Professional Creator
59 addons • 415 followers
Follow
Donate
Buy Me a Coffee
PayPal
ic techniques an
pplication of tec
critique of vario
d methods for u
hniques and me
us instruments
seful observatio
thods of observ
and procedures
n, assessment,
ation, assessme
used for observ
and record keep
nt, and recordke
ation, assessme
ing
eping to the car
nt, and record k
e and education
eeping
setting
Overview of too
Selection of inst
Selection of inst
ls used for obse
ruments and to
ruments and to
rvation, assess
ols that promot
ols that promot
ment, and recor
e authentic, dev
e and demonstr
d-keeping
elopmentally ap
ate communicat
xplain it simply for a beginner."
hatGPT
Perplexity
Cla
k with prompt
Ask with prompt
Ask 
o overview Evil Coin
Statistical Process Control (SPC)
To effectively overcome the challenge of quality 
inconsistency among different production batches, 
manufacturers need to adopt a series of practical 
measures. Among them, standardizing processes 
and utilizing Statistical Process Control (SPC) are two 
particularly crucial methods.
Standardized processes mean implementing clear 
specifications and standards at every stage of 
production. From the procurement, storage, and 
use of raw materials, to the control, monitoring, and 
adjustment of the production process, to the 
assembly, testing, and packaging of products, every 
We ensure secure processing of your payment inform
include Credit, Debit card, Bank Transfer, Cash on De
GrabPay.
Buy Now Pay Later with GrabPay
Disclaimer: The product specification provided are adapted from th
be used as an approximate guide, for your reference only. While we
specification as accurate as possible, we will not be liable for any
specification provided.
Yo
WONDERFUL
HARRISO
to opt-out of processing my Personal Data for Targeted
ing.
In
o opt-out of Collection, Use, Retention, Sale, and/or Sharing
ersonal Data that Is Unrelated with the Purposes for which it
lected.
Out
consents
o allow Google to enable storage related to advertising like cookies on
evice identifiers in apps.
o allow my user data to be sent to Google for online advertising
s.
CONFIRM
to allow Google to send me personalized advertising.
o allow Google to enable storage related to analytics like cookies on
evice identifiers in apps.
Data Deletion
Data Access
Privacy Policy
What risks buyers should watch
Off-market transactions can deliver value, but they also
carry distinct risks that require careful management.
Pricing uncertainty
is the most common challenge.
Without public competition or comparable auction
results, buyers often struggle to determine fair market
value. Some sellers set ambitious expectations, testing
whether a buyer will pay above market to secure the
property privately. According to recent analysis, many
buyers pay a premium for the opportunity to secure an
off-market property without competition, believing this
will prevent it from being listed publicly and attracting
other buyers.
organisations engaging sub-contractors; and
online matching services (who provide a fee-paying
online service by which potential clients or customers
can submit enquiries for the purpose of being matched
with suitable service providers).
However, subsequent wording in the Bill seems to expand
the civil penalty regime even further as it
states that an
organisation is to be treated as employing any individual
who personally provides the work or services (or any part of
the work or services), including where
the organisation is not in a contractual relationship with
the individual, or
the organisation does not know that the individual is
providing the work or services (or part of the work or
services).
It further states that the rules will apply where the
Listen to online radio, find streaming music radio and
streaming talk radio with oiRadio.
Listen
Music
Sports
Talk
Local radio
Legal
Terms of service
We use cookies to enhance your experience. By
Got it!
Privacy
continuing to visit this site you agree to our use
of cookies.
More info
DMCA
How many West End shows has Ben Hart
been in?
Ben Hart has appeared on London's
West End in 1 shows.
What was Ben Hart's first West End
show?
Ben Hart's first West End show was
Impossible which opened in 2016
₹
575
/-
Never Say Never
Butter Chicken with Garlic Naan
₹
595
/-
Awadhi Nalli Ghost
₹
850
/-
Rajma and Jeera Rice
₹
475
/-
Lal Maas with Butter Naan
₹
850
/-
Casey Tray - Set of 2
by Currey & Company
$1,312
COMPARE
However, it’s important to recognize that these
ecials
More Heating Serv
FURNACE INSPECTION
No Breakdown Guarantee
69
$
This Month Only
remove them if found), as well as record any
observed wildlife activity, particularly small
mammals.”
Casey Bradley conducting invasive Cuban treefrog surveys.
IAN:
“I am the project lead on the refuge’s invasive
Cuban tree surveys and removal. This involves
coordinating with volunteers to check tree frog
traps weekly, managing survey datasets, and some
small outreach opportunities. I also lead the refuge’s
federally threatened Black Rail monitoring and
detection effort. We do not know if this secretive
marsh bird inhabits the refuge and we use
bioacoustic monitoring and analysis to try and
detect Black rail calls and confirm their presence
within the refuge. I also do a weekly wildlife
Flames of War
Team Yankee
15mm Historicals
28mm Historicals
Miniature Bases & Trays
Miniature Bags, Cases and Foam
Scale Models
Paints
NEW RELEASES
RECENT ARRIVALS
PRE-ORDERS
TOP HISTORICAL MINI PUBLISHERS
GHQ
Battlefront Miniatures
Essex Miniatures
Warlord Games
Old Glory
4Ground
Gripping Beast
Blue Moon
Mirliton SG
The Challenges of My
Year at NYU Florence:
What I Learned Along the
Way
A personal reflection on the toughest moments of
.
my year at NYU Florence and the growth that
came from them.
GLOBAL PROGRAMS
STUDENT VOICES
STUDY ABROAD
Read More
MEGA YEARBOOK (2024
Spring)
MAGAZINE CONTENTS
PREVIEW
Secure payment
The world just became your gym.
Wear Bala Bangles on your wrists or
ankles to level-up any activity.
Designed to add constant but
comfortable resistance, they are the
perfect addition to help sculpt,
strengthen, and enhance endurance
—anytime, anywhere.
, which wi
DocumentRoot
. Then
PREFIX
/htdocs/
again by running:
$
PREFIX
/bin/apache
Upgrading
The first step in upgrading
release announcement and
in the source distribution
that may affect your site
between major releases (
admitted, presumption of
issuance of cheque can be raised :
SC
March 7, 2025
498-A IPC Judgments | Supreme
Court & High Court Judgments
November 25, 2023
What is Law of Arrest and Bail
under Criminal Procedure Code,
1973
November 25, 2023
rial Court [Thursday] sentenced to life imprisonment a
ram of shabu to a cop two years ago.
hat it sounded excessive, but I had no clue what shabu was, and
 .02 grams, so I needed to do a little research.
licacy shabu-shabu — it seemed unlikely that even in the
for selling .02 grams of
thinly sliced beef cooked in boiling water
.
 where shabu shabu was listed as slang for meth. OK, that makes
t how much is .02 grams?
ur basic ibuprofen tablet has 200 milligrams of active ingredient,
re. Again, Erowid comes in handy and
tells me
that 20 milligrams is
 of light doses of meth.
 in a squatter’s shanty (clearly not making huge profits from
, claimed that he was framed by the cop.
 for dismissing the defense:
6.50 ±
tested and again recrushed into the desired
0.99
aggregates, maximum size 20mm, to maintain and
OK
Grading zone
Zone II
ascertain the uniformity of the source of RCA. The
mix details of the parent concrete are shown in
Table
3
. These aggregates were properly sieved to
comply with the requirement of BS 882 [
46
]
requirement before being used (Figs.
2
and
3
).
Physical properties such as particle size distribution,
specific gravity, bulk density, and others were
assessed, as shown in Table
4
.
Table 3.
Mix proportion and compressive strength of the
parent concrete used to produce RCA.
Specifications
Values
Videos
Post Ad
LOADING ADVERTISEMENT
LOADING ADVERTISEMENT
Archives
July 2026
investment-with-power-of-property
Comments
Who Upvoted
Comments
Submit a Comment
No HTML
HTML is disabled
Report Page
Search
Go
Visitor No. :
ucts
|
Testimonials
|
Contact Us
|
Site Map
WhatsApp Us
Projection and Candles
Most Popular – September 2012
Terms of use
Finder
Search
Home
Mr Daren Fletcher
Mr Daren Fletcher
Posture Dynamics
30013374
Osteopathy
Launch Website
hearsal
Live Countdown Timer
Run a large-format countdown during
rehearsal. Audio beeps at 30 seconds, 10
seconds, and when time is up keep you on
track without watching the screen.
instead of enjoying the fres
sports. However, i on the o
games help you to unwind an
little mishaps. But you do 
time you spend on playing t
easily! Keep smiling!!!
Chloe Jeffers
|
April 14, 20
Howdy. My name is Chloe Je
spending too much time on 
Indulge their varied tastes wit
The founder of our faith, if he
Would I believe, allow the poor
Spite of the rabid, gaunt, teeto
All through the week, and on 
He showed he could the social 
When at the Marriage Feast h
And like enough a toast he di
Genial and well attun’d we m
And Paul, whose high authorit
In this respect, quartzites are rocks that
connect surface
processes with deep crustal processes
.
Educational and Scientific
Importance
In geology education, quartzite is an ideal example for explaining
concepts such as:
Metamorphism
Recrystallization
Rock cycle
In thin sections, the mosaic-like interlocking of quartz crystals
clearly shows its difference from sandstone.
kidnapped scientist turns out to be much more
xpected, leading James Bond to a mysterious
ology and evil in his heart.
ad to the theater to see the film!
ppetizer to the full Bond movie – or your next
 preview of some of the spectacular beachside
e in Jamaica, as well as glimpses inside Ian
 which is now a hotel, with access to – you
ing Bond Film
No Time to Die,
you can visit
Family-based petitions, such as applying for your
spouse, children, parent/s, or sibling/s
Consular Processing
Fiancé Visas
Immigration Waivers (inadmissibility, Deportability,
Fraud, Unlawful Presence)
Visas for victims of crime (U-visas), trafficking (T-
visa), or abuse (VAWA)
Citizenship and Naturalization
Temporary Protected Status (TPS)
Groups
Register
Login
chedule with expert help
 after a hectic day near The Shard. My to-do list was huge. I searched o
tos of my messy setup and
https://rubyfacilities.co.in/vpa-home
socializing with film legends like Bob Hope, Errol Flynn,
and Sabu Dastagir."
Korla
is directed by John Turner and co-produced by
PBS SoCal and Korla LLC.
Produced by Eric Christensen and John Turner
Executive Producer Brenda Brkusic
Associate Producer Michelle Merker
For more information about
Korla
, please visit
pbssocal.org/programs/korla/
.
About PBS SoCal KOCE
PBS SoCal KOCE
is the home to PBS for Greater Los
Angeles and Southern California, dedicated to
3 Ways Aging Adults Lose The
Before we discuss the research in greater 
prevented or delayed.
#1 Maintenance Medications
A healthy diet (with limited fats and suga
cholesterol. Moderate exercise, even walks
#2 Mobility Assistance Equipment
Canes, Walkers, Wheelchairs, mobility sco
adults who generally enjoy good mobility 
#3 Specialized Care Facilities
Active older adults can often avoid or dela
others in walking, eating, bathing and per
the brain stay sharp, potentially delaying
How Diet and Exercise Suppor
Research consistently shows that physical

WHAT TO DO:
All lines that include the word "were" must be copied from the material above.

ANSWER SPACE:
. These aggregates were properly sieved to
specific gravity, bulk density, and others were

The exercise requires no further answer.